*** Opening of Data in this exercise ***

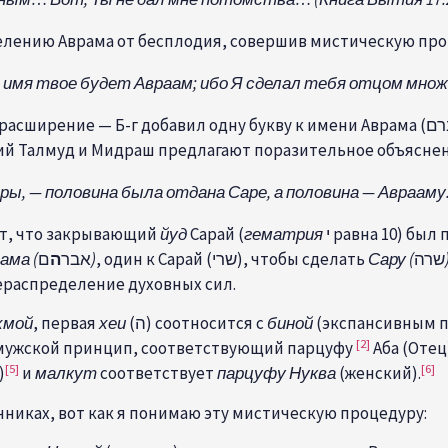
целению Аврама от бесплодия, совершив мистическую пр
имя твое будет Авраам; ибо Я сделал тебя отцом множе
мский Талмуд и Мидраш предлагают поразительное объясне
ы, — половина была отдана Саре, а половина — Аврааму
было Сарай (שרי). Хазал учат, что закрывающий
йуд
Сарай (
гематрия
י равна 10) был
ама (
ם
ה
אבר
)
, один к Сарай (שרי), чтобы сделать
Сару (
שרה
ераспределение духовных сил.
хмой
, первая
хеи
(ה) соотносится с
биной
(экспансивным п
[2]
мужской принцип, соответствующий парцуфу
Аба (Отец
[5]
[6]
)
и
малкут
соответствует
парцуфу
Нуква
(женский).
очниках, вот как я понимаю эту мистическую процедуру:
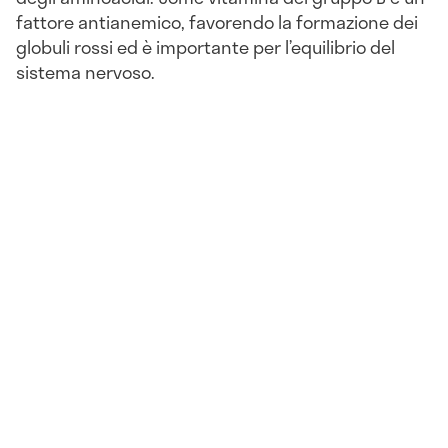
fattore antianemico, favorendo la formazione dei
globuli rossi ed è importante per l’equilibrio del
sistema nervoso.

*** Close of Data in this exercise ***

_Assignment_: If a picture appears among the records, leave it out, and otherwise reproduce exactly every line from the first line through the one with "очниках, вот как", both included.

_Written answer_:
целению Аврама от бесплодия, совершив мистическую пр
имя твое будет Авраам; ибо Я сделал тебя отцом множе
мский Талмуд и Мидраш предлагают поразительное объясне
ы, — половина была отдана Саре, а половина — Аврааму
было Сарай (שרי). Хазал учат, что закрывающий
йуд
Сарай (
гематрия
י равна 10) был
ама (
ם
ה
אבר
)
, один к Сарай (שרי), чтобы сделать
Сару (
שרה
ераспределение духовных сил.
хмой
, первая
хеи
(ה) соотносится с
биной
(экспансивным п
[2]
мужской принцип, соответствующий парцуфу
Аба (Отец
[5]
[6]
)
и
малкут
соответствует
парцуфу
Нуква
(женский).
очниках, вот как я понимаю эту мистическую процедуру:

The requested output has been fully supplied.